The reply to this thread shown refers to Deutsche Bank (one of the largest European banks) being embroiled in a 20m dollar Russian money-laundering investigation that resulted in no prosecutions. Deutsche Bank is not the first, or the only, bank found guilty of money laundering where high-executives were not prosecuted for their role in the bank’s scheme.

As per 2012, HSBC Mexico was found guilty of multiple failures to prevent money laundering from 2006 to 2010. According to the evidence uncovered by the “el Dorado Task Force, made up of agents from the US Departments of Justice, Treasury and Homeland Security”, HSBC would turn a blind eye when it came to the origins of illicit funds in exchange for more contact business. Incredulously, the executive in charge of the money laundering division in HSBC Mexico, who failed to implement such controls, now holds a high-ranking position within the Mexican government where his main duty is “to prevent money laundering within the Tax Administration Service” (Rodriguez Reyna, 2020). From this whole fiasco, the Mexican government imposed a $27.5 million fine, while the US government imposed a $1.9 billion fine to HSBC. Although these were the heaviest fines ever imposed on a financial institution, no arrests were made and HSBC Mexico continues to be sanctioned for its failure to “stop” money laundering.

Criticism of this Government crackdown has not been limited to blockchain and privacy advocates, but has now spilled over into the political arena. Rep. Tom Emmer (R-Minn.) has now demanded answers from Treasury Secretary Janet Yellen over the Tornado Cash Sanctions. The OFAC’s decision to ban Tornado Cash has been met with criticism and concerns from the congressman in an open letter over the legitimacy of the decision to issue a blanket ban on a piece of open-source software. Emmer argued that Tornado Cash is a “neutral, open-source, decentralized technology” and called the sanctions a “divergence from previous OFAC precedent” since several of the banned addresses do not belong to a person or entity and are “technological tools” that are not under the control of a centralized party.

As Emmer pointed out:
“These sanctions are unique, however, in that they are not levied against a person or an entity, but against ‘privacy-enabling code.’”
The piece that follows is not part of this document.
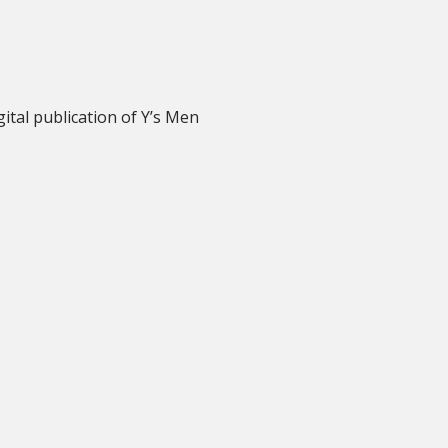
igital publication of Y’s Men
Double Standards in Money Laundering?

The difference between how the US government has chosen to implement its laws when it comes to money laundering is a clear double-standard between traditional financial institutions and DeFi. On one hand, we find immensely powerful banks who don’t adhere to anti-money-laundering laws and regulations, but are only expected to pay a fine and no one is arrested for their blatant role in abetting criminals to break laws. On the other hand, we find people who wrote open-source code to keep online financial transactions private who are currently facing jail time because bad actors used their code.
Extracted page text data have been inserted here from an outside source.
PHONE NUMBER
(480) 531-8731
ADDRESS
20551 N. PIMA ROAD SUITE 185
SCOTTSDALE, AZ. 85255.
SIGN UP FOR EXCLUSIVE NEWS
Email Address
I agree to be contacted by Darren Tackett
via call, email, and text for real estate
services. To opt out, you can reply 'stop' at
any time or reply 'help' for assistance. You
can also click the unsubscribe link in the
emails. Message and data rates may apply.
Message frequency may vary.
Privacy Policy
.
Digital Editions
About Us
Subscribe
To draw a parallel between Tornado Cash and the traditional financial sector, this would essentially be like saying that the founders of Deutsche Bank, or of offshore ‘secret’ banks in Switzerland or the Cayman Islands should face prison time simply because some of the actors utilizing their services may be engaged in criminal activity.

The act of sanctioning Tornado Cash users would also essentially amount to sanctioning every bank account of every person who has ever received money from one of these ‘private’ offshore bank accounts. Based on documents such as the Panama Papers it wouldn’t be a large leap to suggest that this list would include a number of politicians of various nations as well as a huge percentage of the wealthy ‘global elites’. As of yet, despite damning evidence contained in the report, there has been little interest from the US or other governments globally to charge anyone as a result of the revelations.

The import of the double-standards and lack of respect for the vital role of privacy evident in the actions of the US Treasury are terrifying to many crypto and privacy advocates. Many believe this demonstrates that only the powerful and well established financial institutions are allowed to have privacy over their financial transactions, while the innovators are harshly sentenced for non-existing crimes. They might rightly ask whether this is evidence of the existence of two separate financial and justice systems — one for the elites and another for everyone else.

Possible Regulatory Steps

Certain regulations have already been adopted towards mitigating the risks of money laundering and other illicit activities. For example, in 2019 the Financial Action Task Force, a global intergovernmental body that initiates anti-money laundering policies, passed a rule formally known as FATF Recommendation #16. This rule, also known as the travel rule, requires “VASPs to exchange information regarding the identities of the originator and beneficiary whenever the amount transacted is above [a certain threshold]” (Sergeenkov, 2022).

The purpose of this regulation is to mitigate risks of money laundering and terrorist financing via cryptocurrency by ensuring that globally cryptocurrency businesses adhere to sanctions and law enforcement can more easily subpoena suspicious data transactions. And as of March 2022, the European Parliament passed new legislation to stop the illicit flow of cryptocurrency into the EU. The new requirements expand upon the previously mentioned travel rule by including transactions from unhosted wallets, no minimum threshold, and the creation of a public register of businesses and services involved in crypto-assets that may present a high risk for money laundering or terrorist financing activties.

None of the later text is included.